# December 16, 2021 Analysis of Canadian provincial data: Omicron projections

This summarizes analyses of data from the Canadian provinces with substantial cases. The model includes additional infection cycles to represent the alpha, delta, and omicron variants of concern. Past vaccination rates are included in the models.

Vaccine and natural immunity are evaded to some extent by omicron. The projections assume a substantial loss in immunity combined with higher transmission rates result in the observed growth advantage of omicron over delta.

### Summary

Projections show that the very rapid rise in infections due to omicron will pose a serious challenge to health care across the country.

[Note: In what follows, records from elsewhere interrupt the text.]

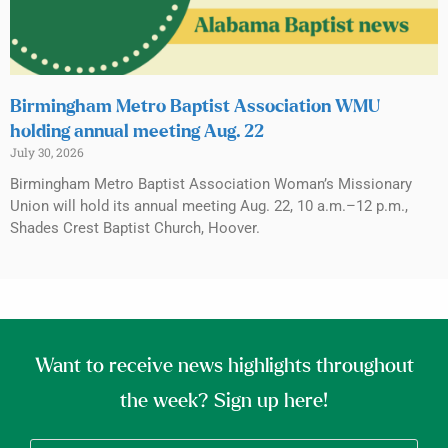
Birmingham Metro Baptist Association WMU
holding annual meeting Aug. 22
July 30, 2026
Birmingham Metro Baptist Association Woman’s Missionary
Union will hold its annual meeting Aug. 22, 10 a.m.–12 p.m.,
Shades Crest Baptist Church, Hoover.
Want to receive news highlights throughout
the week? Sign up here!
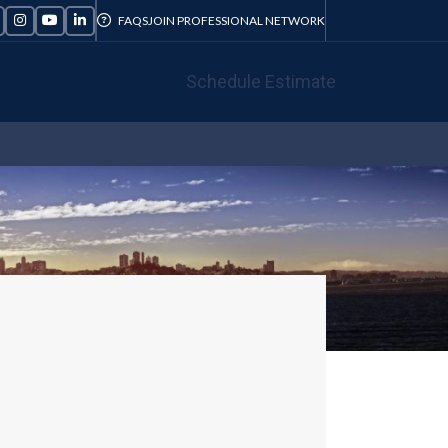
FAQS
JOIN PROFESSIONAL NETWORK
Schedule Estimate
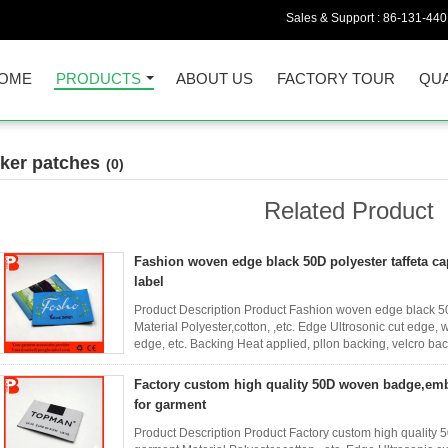
Sales & Support :
86-131-44
OME
PRODUCTS
ABOUT US
FACTORY TOUR
QUA
iker patches
(0)
Related Product
Fashion woven edge black 50D polyester taffeta c
label
Product Description Product Fashion woven edge black 50
Material Polyester,cotton, ,etc. Edge Ultrosonic cut edg
edge, etc. Backing Heat applied, pllon backing, velcro b
customer's ...
Read More
Factory custom high quality 50D woven badge,em
for garment
Product Description Product Factory custom high qualit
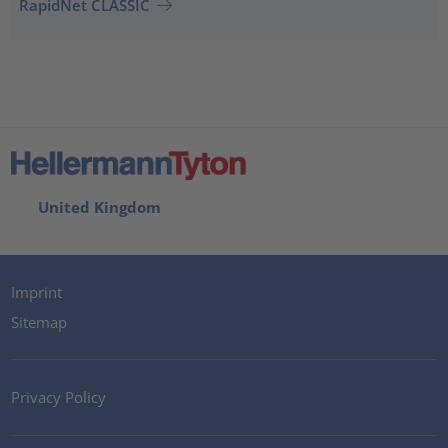
RapidNet CLASSIC
United Kingdom
Imprint
Sitemap
Privacy Policy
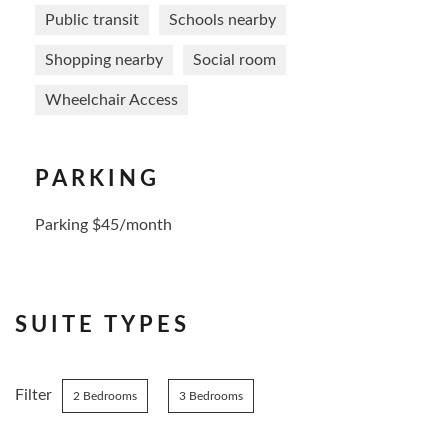
Public transit
Schools nearby
Shopping nearby
Social room
Wheelchair Access
PARKING
Parking $45/month
SUITE TYPES
Filter
2 Bedrooms
3 Bedrooms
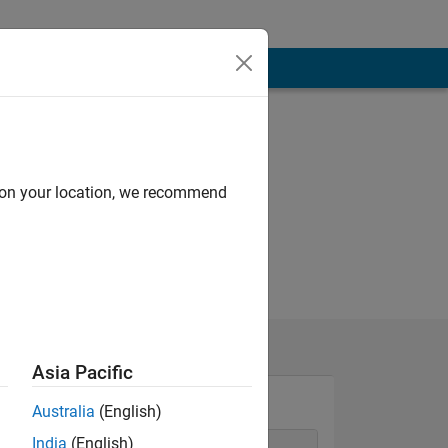
d on your location, we recommend
Asia Pacific
Australia
(English)
India
(English)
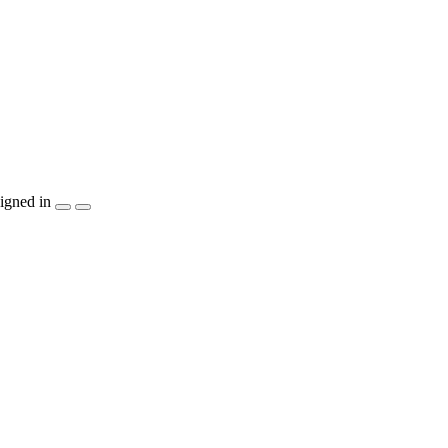
igned in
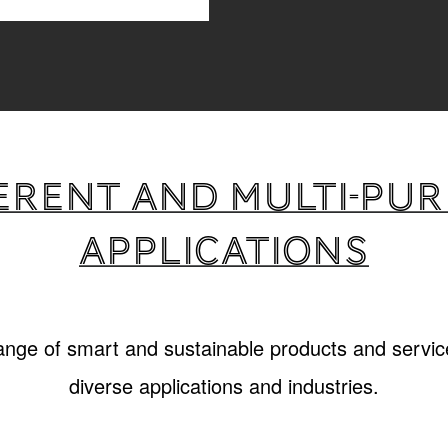
erent and multi-pu
applications
range of smart and sustainable products and service
diverse applications and industries.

The severity of omicron is still not well understood. The projections shown here use very optimistic reductions in severity. Both the probability of severe infection and the time spent in hospital are multiplied by a factor 0.3. Even with these reductions in severity, hospital demands will soon exceed previous record highs, and will continue to rise into the New Year.

### Current fits to data including omicron

The pypm model has been extended by including an additional strain representing omicron, and additional susceptible populations, representing those whose immunity is ineffective against omicron.

Omicron is dominant or near dominant in several provinces as of December 16. BC, Ontario, and Quebec have sufficient large case numbers and clear interpretation to directly estimate the omicron growth rate and fraction of cases. For the other provinces, a growth rate of 25% per day is assumed for omicron, as measured in BC and Ontario. The current fraction of cases can be estimated from most of the remaining provinces. For Saskatchewan, the current fraction is assumed to be 10%.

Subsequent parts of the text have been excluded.